Alessandra asiente y rebusca en su bolso hasta dar con la Oyster. También me tiende su teléfono.
—Tu número —me apremia.
—¿Quieres mi número? —pregunto extrañado.
—Claro, ¿cómo vamos a jugar juntos si no? Corre.
Esbozo una sonrisilla mientras tecleo a toda prisa mi número y, después, le devuelvo el móvil justo a tiempo de que se suba al bus.
—¡Avísame cuando llegues a casa! —grito para que me oiga aun con las puertas cerradas.
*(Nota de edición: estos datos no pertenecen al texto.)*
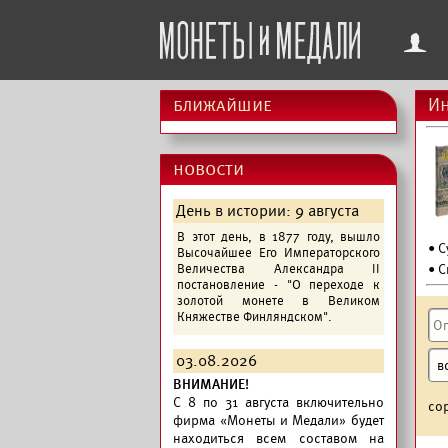
f
ближайшие
Ин
новости
День в истории: 9 августа
В этот день, в 1877 году, вышло
• 
Высочайшее Его Императорского
Величества Александра II
• С
постановление - "О переходе к
золотой монете в Великом
Княжестве Финляндском".
03.08.2026
ВНИМАНИЕ!
C 8 по 31 августа включительно
со
фирма «Монеты и Медали» будет
находиться всем составом на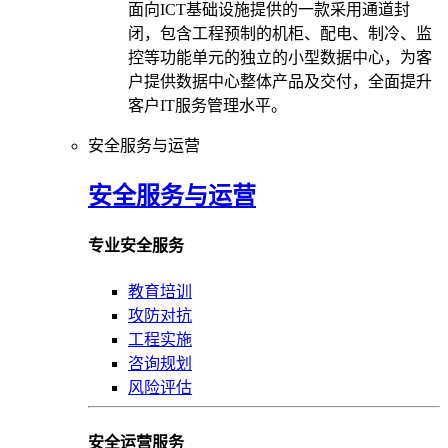
面向ICT基础设施提供的一款采用通道封
闭，包含工程预制的机柜、配电、制冷、监
控等功能单元的独立的小型数据中心，为客
户提供数据中心整体产品及交付，全面提升
客户IT服务管理水平。
安全服务与运营
安全服务与运营
专业安全服务
教育培训
攻防对抗
工程实施
咨询规划
风险评估
安全运营服务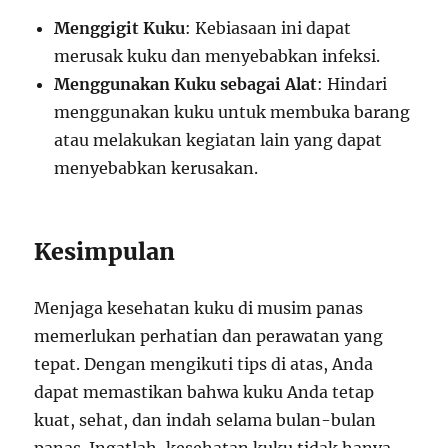
Menggigit Kuku
: Kebiasaan ini dapat
merusak kuku dan menyebabkan infeksi.
Menggunakan Kuku sebagai Alat
: Hindari
menggunakan kuku untuk membuka barang
atau melakukan kegiatan lain yang dapat
menyebabkan kerusakan.
Kesimpulan
Menjaga kesehatan kuku di musim panas
memerlukan perhatian dan perawatan yang
tepat. Dengan mengikuti tips di atas, Anda
dapat memastikan bahwa kuku Anda tetap
kuat, sehat, dan indah selama bulan-bulan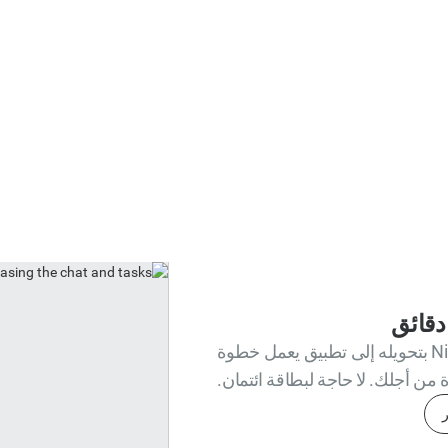
دقائق
قم بوصف المهمة. يقوم Ninja بتحويله إلى تطبيق يعمل خطوة
من أجلك. لا حاجة لبطاقة ائتمان.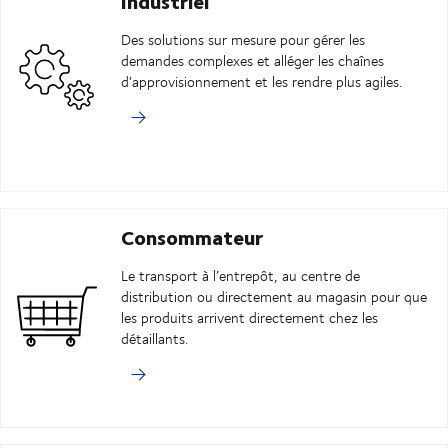
Industriel
Des solutions sur mesure pour gérer les
demandes complexes et alléger les chaînes
d'approvisionnement et les rendre plus agiles.
Consommateur
Le transport à l’entrepôt, au centre de
distribution ou directement au magasin pour que
les produits arrivent directement chez les
détaillants.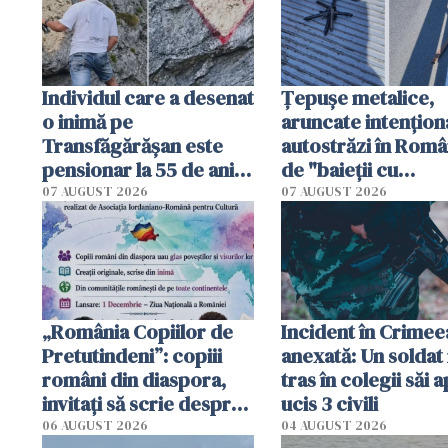
Individul care a desenat
Țepușe metalice,
o inimă pe
aruncate intențion
Transfăgărășan este
autostrăzi în Româ
pensionar la 55 de ani.
de "baieții cu
Poliția l-a identificat
platforme": "Mi-au
07 AUGUST 2026
07 AUGUST 2026
cerut 1200 lei să m
tracteze"
„România Copiilor de
Incident în Crimee
Pretutindeni”: copiii
anexată: Un soldat 
români din diaspora,
tras în colegii săi a
invitați să scrie despre
ucis 3 civili
România într-un volum
06 AUGUST 2026
04 AUGUST 2026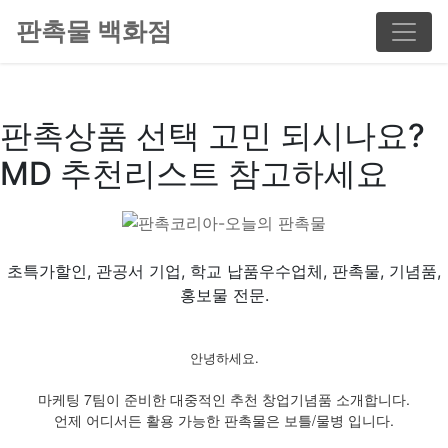
판촉물 백화점
판촉상품 선택 고민 되시나요?
MD 추천리스트 참고하세요
초특가할인, 관공서 기업, 학교 납품우수업체, 판촉물, 기념품,
홍보물 전문.
안녕하세요.
마케팅 7팀이 준비한 대중적인 추천 창업기념품 소개합니다.
언제 어디서든 활용 가능한 판촉물은 보틀/물병 입니다.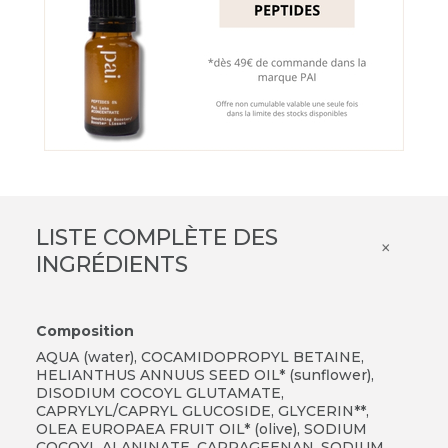
LISTE COMPLÈTE DES
×
INGRÉDIENTS
Composition
AQUA (water), COCAMIDOPROPYL BETAINE,
HELIANTHUS ANNUUS SEED OIL* (sunflower),
DISODIUM COCOYL GLUTAMATE,
CAPRYLYL/CAPRYL GLUCOSIDE, GLYCERIN**,
OLEA EUROPAEA FRUIT OIL* (olive), SODIUM
COCOYL ALANINATE, CARRAGEENAN, SODIUM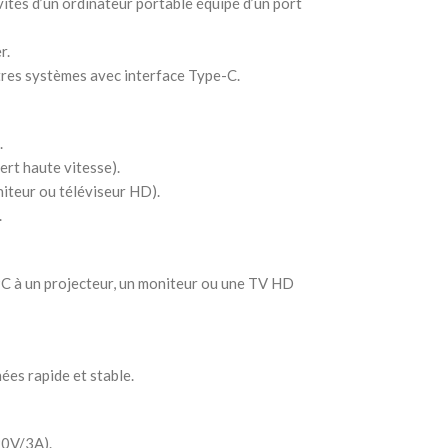
vités d’un ordinateur portable équipé d’un port
r.
res systèmes avec interface Type-C.
.
ert haute vitesse).
iteur ou téléviseur HD).
.
C à un projecteur, un moniteur ou une TV HD
ées rapide et stable.
20V/3A).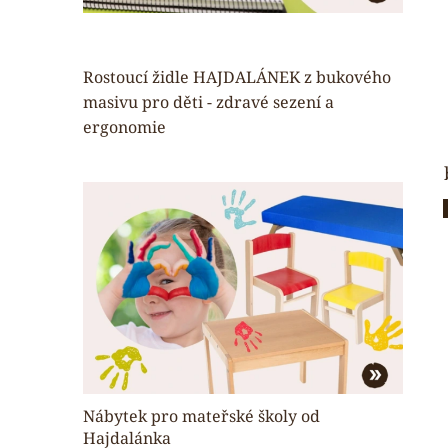
Rostoucí židle HAJDALÁNEK z bukového
masivu pro děti - zdravé sezení a
ergonomie
Nábytek pro mateřské školy od
Hajdalánka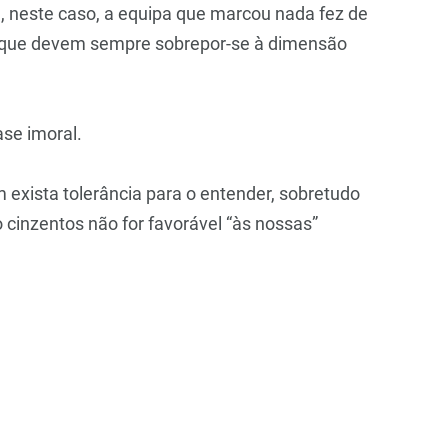
ue, neste caso, a equipa que marcou nada fez de
os que devem sempre sobrepor-se à dimensão
ase imoral.
im exista tolerância para o entender, sobretudo
cinzentos não for favorável “às nossas”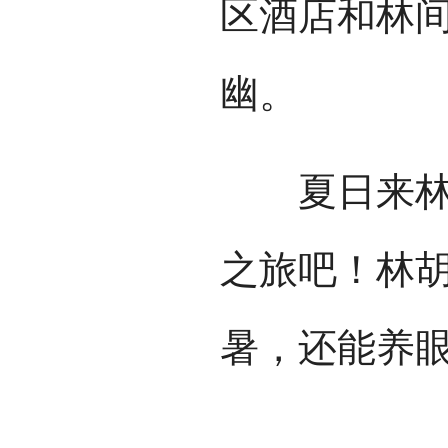
区酒店和林
幽。
夏日来林胡
之旅吧！林
暑，还能养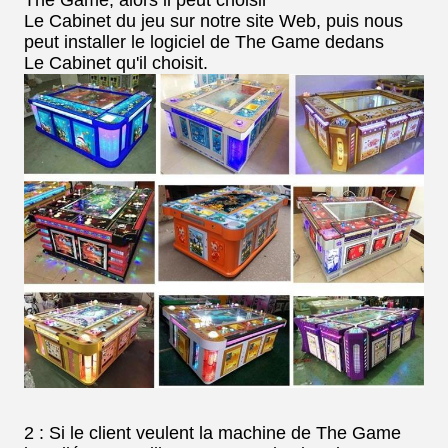
The Game, alors il peut choisir
Le Cabinet du jeu sur notre site Web, puis nous
peut installer le logiciel de The Game dedans
Le Cabinet qu'il choisit.
2 : Si le client veulent la machine de The Game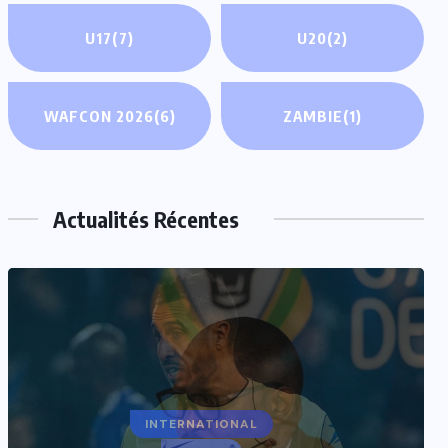
U17
(7)
U20
(2)
WAFCON 2026
(6)
ZAMBIE
(1)
Actualités Récentes
INTERNATIONAL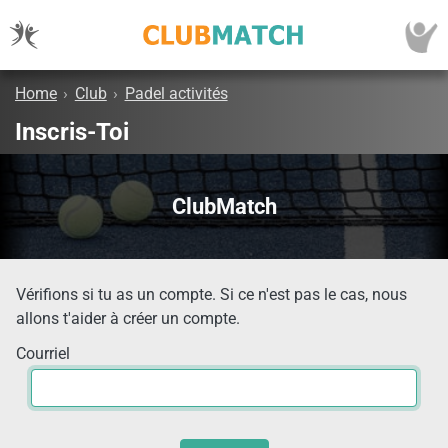
Home
›
Club
›
Padel activités
Inscris-Toi
ClubMatch
Vérifions si tu as un compte. Si ce n'est pas le cas, nous
allons t'aider à créer un compte.
Courriel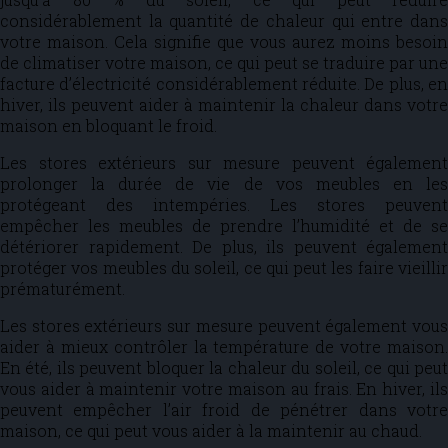
considérablement la quantité de chaleur qui entre dans
votre maison. Cela signifie que vous aurez moins besoin
de climatiser votre maison, ce qui peut se traduire par une
facture d’électricité considérablement réduite. De plus, en
hiver, ils peuvent aider à maintenir la chaleur dans votre
maison en bloquant le froid.
Les stores extérieurs sur mesure peuvent également
prolonger la durée de vie de vos meubles en les
protégeant des intempéries. Les stores peuvent
empêcher les meubles de prendre l’humidité et de se
détériorer rapidement. De plus, ils peuvent également
protéger vos meubles du soleil, ce qui peut les faire vieillir
prématurément.
Les stores extérieurs sur mesure peuvent également vous
aider à mieux contrôler la température de votre maison.
En été, ils peuvent bloquer la chaleur du soleil, ce qui peut
vous aider à maintenir votre maison au frais. En hiver, ils
peuvent empêcher l’air froid de pénétrer dans votre
maison, ce qui peut vous aider à la maintenir au chaud.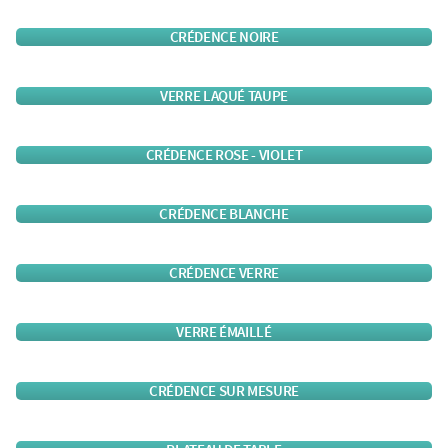
CRÉDENCE NOIRE
VERRE LAQUÉ TAUPE
CRÉDENCE ROSE - VIOLET
CRÉDENCE BLANCHE
CRÉDENCE VERRE
VERRE ÉMAILLÉ
CRÉDENCE SUR MESURE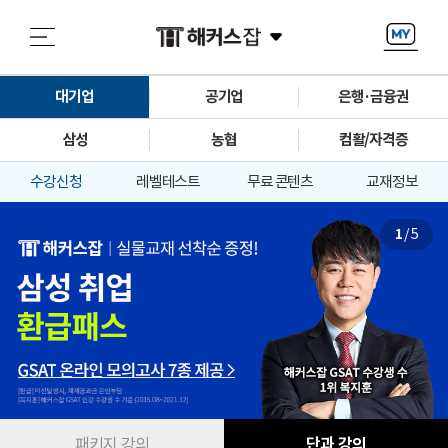
대기업
공기업
은행·금융권
삼성
농협
컴활/자격증
수강신청
레벨테스트
무료 콘텐츠
교재정보
1
/
5
패키지 강의
단과 강의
Supongo que me ha oído porque alza los pulgares azorada y me sonríe a su vez. Ahora la pelota está en su tejado por completo: es ella quien tiene mi contacto, no yo, así que si lo de esta noche de verdad ha sido un paso hacia el buen camino, le toca comerse los prejuicios que tuviera, los posibles celos de su novio y cualquier cosa que le impidiera abrirse a mí como ha hecho en el cumpleaños de Taha y escribirme.
Quizá porque la noche misma me ha parecido irreal, no me molesto en hacerme ilusiones o en mirar el móvil más allá de cuando enchufo los auriculares antes de dirigirme a mi propia parada. Hasta que llego a casa lo que parece una eternidad más tarde, la voz de Freddie Mercury acaba siendo un susurro, y subo la escalera con cuidado de no despertar a mis padres.
Son las tres y media y al lado del reloj hay una notificación de un número desconocido.
[02.55] 777624789: Ya
en casa.
[03.32] Josh: ¿Alessandra?
No espero que me conteste porque es muy tarde, pero el contacto aparece «Escribiendo…» en cuanto mando el mensaje.
[03.33] 777624789: Less, mejor.
[03.33] 777624789: Buenas noches.
[03.34] 777624789: Y gracias.
Contesto con un «De nada» y una sonrisa que va a juego con la que se me ha dibujado en la cara. Así que no solo ha empezado a hablarme, sino que hemos pasado del nombre de pila completo al diminutivo y, de ahí, a que me dé las gracias por algo que he hecho. Yo catalogaría esta noche como un éxito rotundo en cuanto a acercamiento. Para que luego Kate me diga que no puedo caerle bien a todo el mundo.
Estoy todavía guardando el contacto cuando Less —qué raro se me hace llamarla así— vuelve a hablar.
[03.40] Less: Como mañana me dejes plantada por quedarte dormido, te robo a Roadhog todas las partidas del próximo mes.
«El próximo mes.» No puedo reprimir la carcajada en voz alta. En la habitación de al lado, mis padres se revuelven en la cama, pero no parece que nadie vaya a venir a preguntarme qué me pasa.
[03.42] Josh: No prometo nada.
[03.42] Josh: Vete a dormir.
Veo cómo la pantalla vuelve a iluminarse con una nueva contestación, pero ya he dejado el móvil encima de la pila de cómics para evitar la tentación de continuar la conversación. Seguramente sea otra amenaza, o cualquier cosa sin importancia que puede esperar a mañana, pero sé que si lo miro ahora seguiré tirando del hilo hasta que uno de los dos se quede dormido.
A mí me cuesta. Estoy un buen rato mirando el techo y reproduciendo todo lo que ha pasado desde que Pedro y yo hemos comprado las malditas botellas de licor en el Tesco Express.
Así que ahora Less y yo somos amigos. Quién lo habría dicho.